One of the big obstacles to such a radio was that vacuum tubes in the 1930s and 1940s had trouble operating at higher frequencies using battery power supplies which were lower voltage than AC-operated designs. In late 1941 after many rejects by McDonald (who personally tested the sets on his yacht). Zenith Radio engineers Gustaffson, Passow, Striker and Emde came up with the model 7G605 "Clipper", that was approved by McDonald. Zenith advertised this new product extensively, including loaning or giving sets to celebrities. Zenith made electronics and radio history by producing the first totally portable multiband radio designed for standard and shortwave broadcast listening. Zenith went into production in 1942, but the US entry into World War II put a production halt to the "Clipper". Although no new consumer Trans-Oceanics were made, Zenith provided them for the war effort and continued to advertise and promote the Trans-Oceanic during World War II. Very few were produced (35,000), and not very many are in service presently, which makes this a very rare item.

In December 1957, Eugene McDonald and Zenith engineers produced the world's first portable transistorized multiband radio, the Royal 1000 Trans-Oceanic. McDonald was again personally involved with conception and manufacturing. The Royal 1000 like the "Clipper" was designed for standard and shortwave broadcast reception. The quality construction and engineering design efforts, a Zenith trademark were mechanically and electronically demonstrated in this model. This was McDonald's last major involvement with Zenith as he died the following year.

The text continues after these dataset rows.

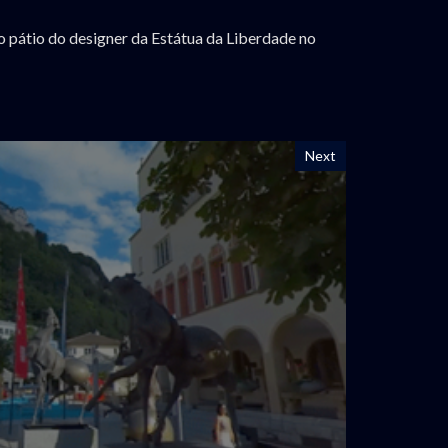
o pátio do designer da Estátua da Liberdade no
Next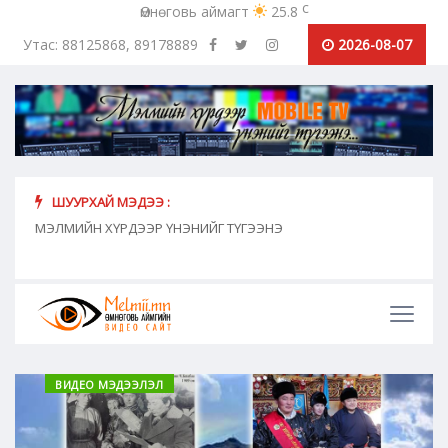
c
Өмнөговь аймагт
25.8
Утас: 88125868, 89178889
2026-08-07
ШУУРХАЙ МЭДЭЭ :
хүн
МЭЛМИЙН ХҮРДЭЭР ҮНЭНИЙГ ТҮГЭЭНЭ
"Сош
дамж
ВИДЕО МЭДЭЭЛЭЛ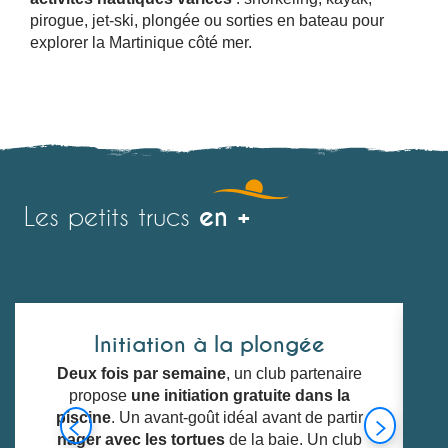
pirogue, jet-ski, plongée ou sorties en bateau pour
explorer la Martinique côté mer.
en +
Les petits trucs
Initiation à la plongée
Deux fois par semaine
, un club partenaire
propose
une initiation gratuite dans la
piscine
. Un avant-goût idéal avant de partir
nager avec les tortues
de la baie. Un club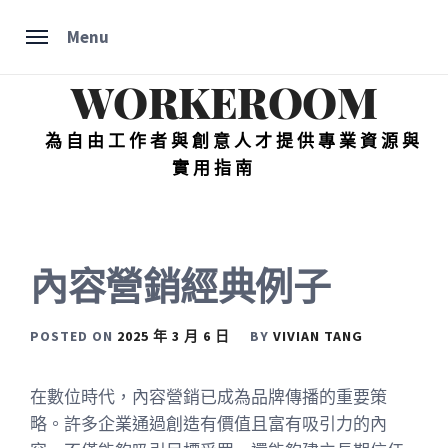
Skip
Menu
to
content
WORKEROOM
為自由工作者與創意人才提供專業資源與
實用指南
內容營銷經典例子
POSTED ON
2025 年 3 月 6 日
BY
VIVIAN TANG
在數位時代，內容營銷已成為品牌傳播的重要策
略。許多企業通過創造有價值且富有吸引力的內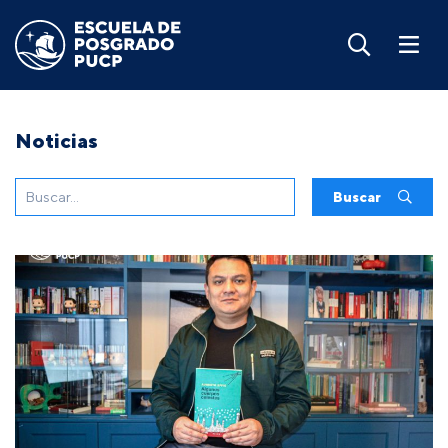
Noticias
Buscar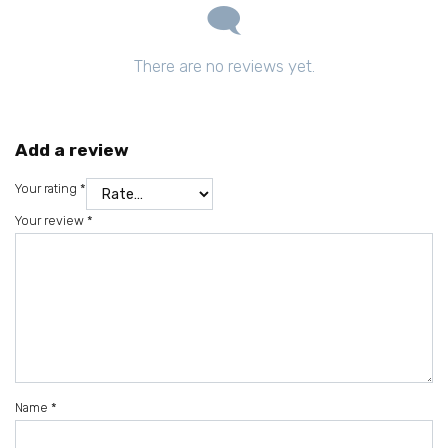
There are no reviews yet.
Add a review
Your rating
*
Your review
*
Name
*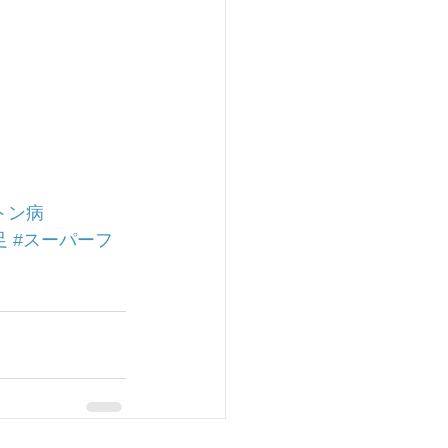
トン病
足
#スーパーフ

The Trans-Oceanic is considered by many the best-designed mass-produced portable radio made. Zenith for the most part, until the end of the model line, used the latest cost-effective technology advances and materials in Trans-Oceanics. The Trans-Oceanic model line ran from 1942 to 1982. For years it was the top selling "high-end" portable multiband radio until it was finally eclipsed by Sony with their digital tuning ICF-2001 and ICF2010 in the 1980s, which put the Trans-Oceanic out of business.

==Zenith introduces the television remote control==

Zenith radio advertisement for "Lazy Bones" remote control, 1951

RCA's promoting radio manufacturers to build televisions with its no royalty policy got Zenith Radio into the TV business during the end of the 1940s. McDonald, whose aversion to commercials was well-known, wanted Zenith to produce and sell a remote control.

In 1950 Zenith came up with a remote control called the "Lazy Bones" which was connected with wires to the TV set. The next development was the "Flashmatic" (1955), designed by Eugene Polley, a wireless remote control that used a light beam to signal the TV (with a photosensitive pickup device) to change stations. One problem was that during the daytime the sensitivity degraded. In 1956 Zenith began producing a remote control named after McDonald's nickname "The Commander" and calling it the "Space Command". This new technology worked by sending an ultrasonic tone to the TV set, where it was picked up with a miniature microphone sensitive to only that tone. At the cost of $259.95, it was truly a luxury item.

==Family==
McDonald married the former Inez Riddle but they divorced in 1947. In 1962, four years after the commander's death, his former wife Inez Riddle McDonald Neale sought to have the divorce set aside. The McDonald estate was estimated to be worth $30 million, but there were also lower estimates. Details of the decision were (McDonald v Neale) filed in 1962. It was ruled against claims his former wife petitioned for. The Illinois court ruling can be seen at this link McDonald Jr vs Neale.

There were two children born to the marriage: daughter Jean Marianne and son Eugene McDonald III. The son, known as "Stormy", died from an apparently self-inflicted gunshot wound to the back of the head, on February 6, 1965. His body was brought back to Chicago from Arizona, where a funeral service was conducted. Prior to his death he was briefly married to Virginia Baker.